- What the exercise asks
Scan the entries that follow and copy out every line containing "Datenschutzerklärung".
==== Records shown ====
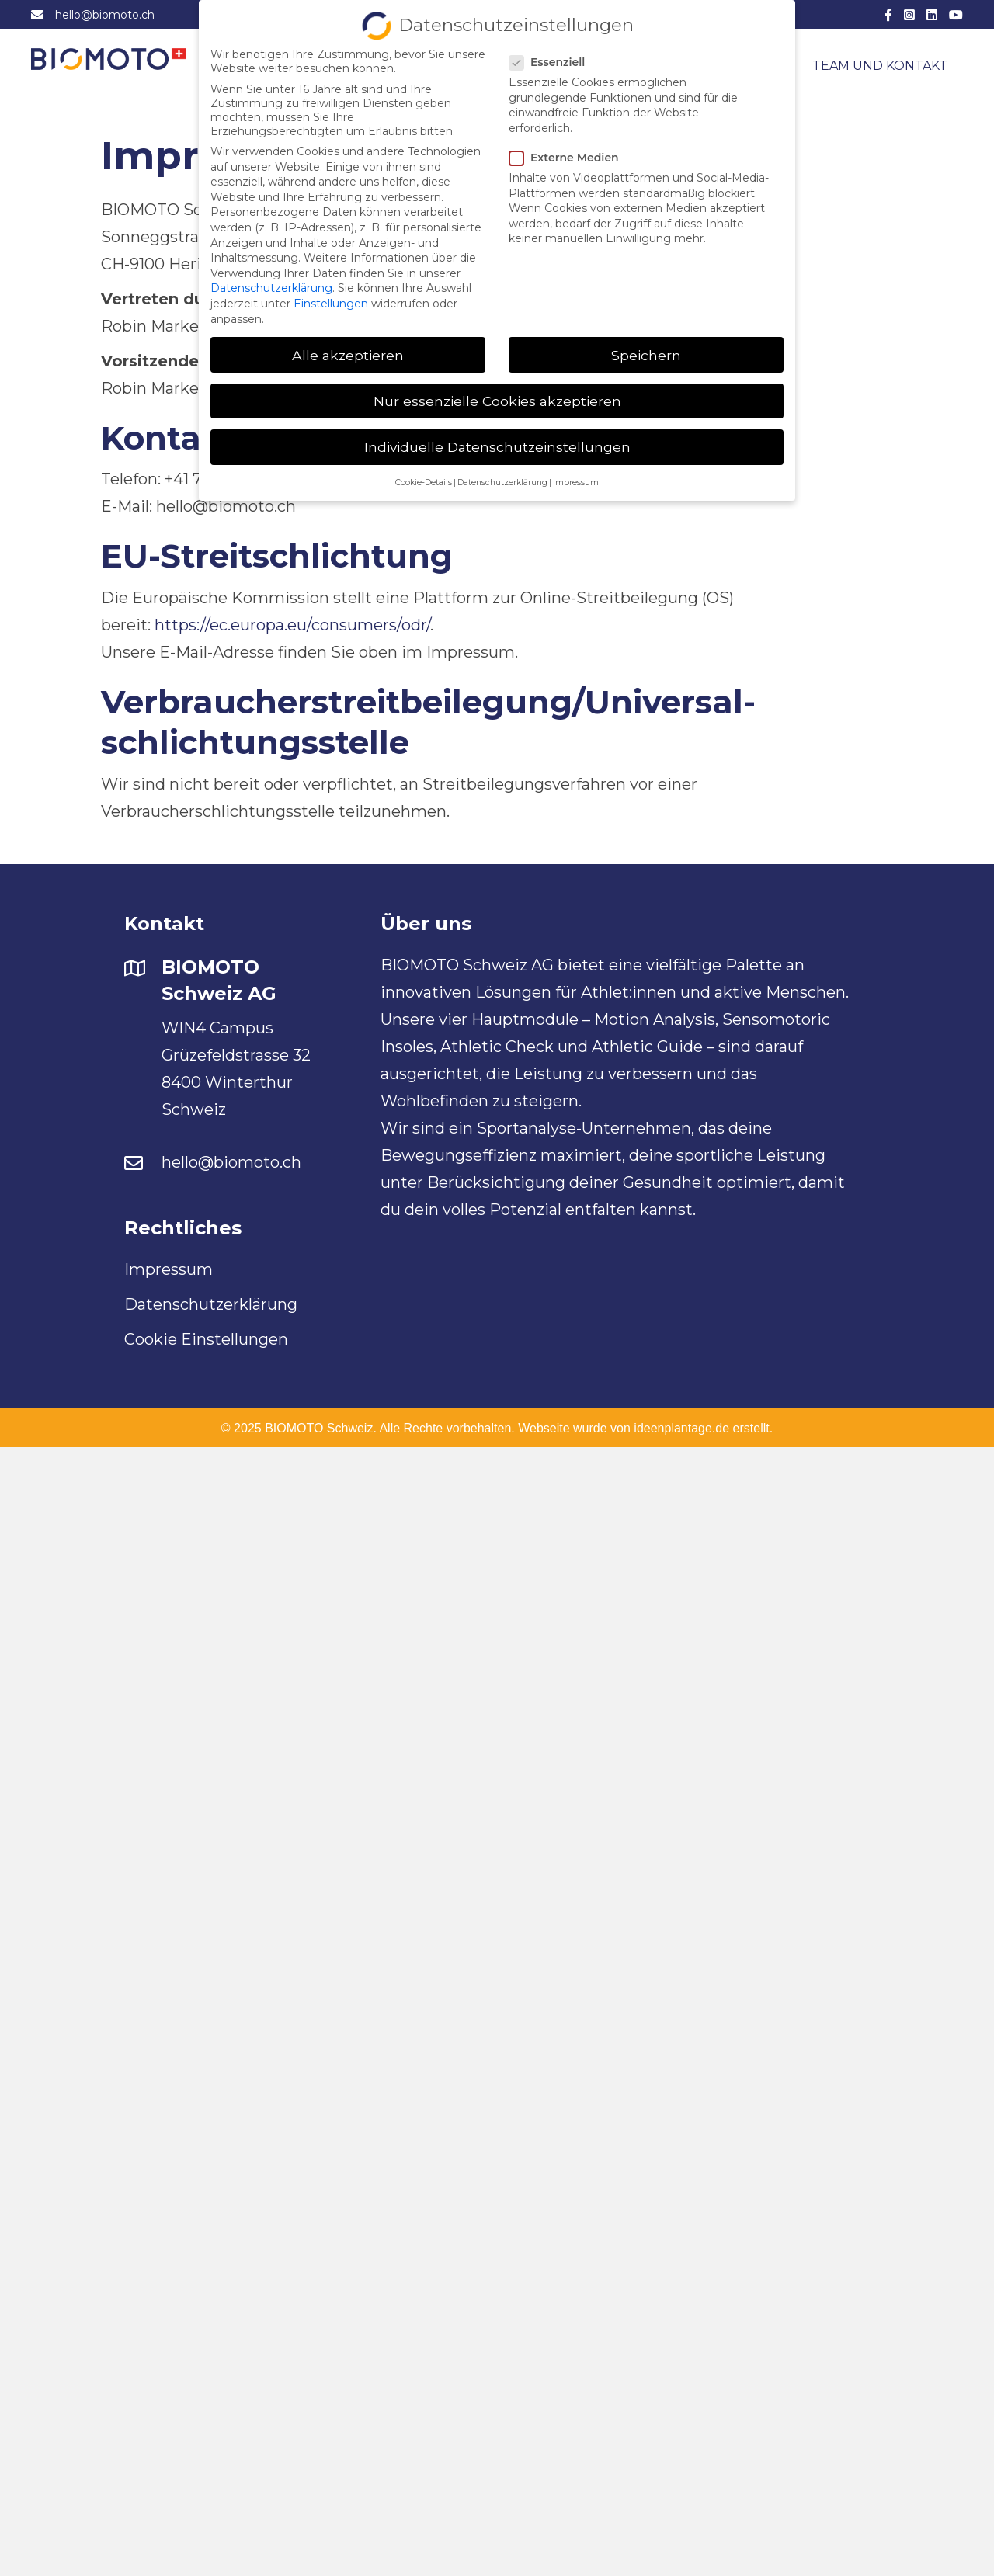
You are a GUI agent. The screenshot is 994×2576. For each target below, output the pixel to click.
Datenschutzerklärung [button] (502, 476)
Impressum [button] (576, 476)
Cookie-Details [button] (423, 476)
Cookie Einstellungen (206, 1339)
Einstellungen (331, 297)
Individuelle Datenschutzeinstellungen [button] (497, 440)
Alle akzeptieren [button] (348, 348)
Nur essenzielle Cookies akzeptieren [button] (497, 394)
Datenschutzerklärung (210, 1304)
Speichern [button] (646, 348)
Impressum (168, 1269)
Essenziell (552, 56)
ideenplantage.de (681, 1428)
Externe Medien (569, 151)
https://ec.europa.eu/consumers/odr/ (292, 625)
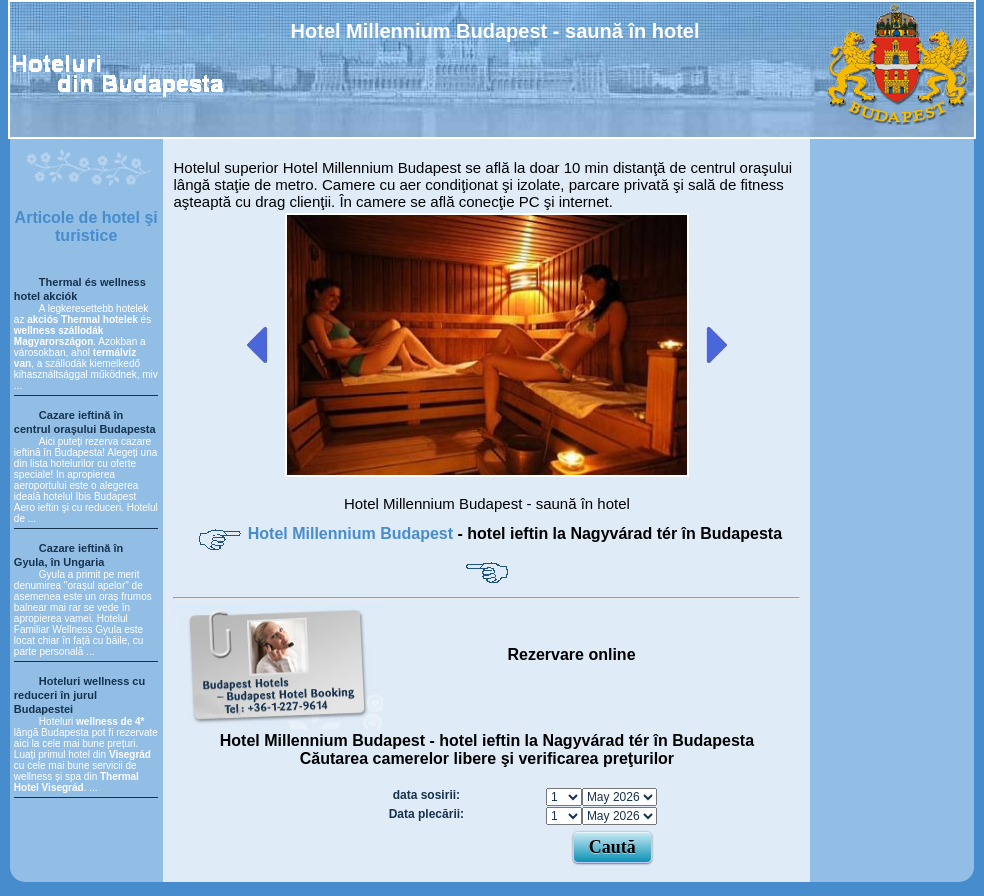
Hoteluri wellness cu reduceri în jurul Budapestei (79, 695)
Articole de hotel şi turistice (86, 226)
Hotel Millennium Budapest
====
- Response to the exercise
Datenschutzerklärung [button] (502, 476)
Datenschutzerklärung (210, 1304)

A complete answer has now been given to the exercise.